## [Assignment]
Only the pictures are to be left out; set down the rest of the records exactly.

Collection entries:
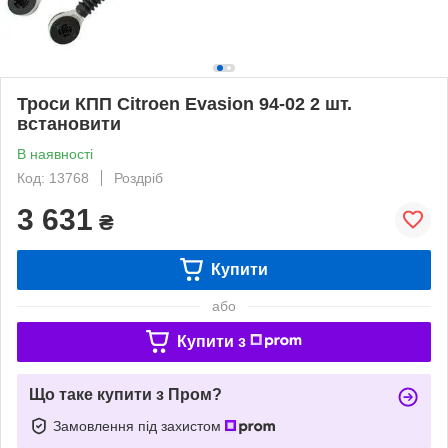
Троси КПП Citroen Evasion 94-02 2 шт.
встановити
В наявності
Код: 13768
Роздріб
3 631
₴
Купити
або
Купити з
Що таке купити з Пром?
Замовлення під захистом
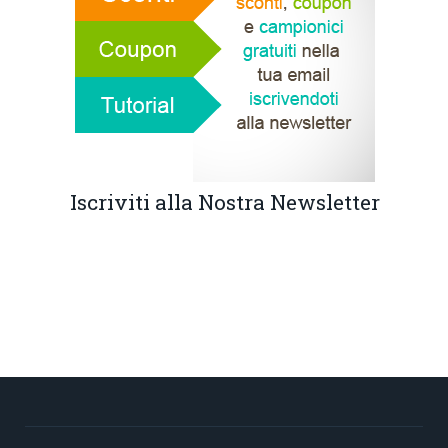
Iscriviti alla Nostra Newsletter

## [Result of the task]
Троси КПП Citroen Evasion 94-02 2 шт.
встановити
В наявності
Код: 13768
Роздріб
3 631
₴
Купити
або
Купити з
Що таке купити з Пром?
Замовлення під захистом
Iscriviti alla Nostra Newsletter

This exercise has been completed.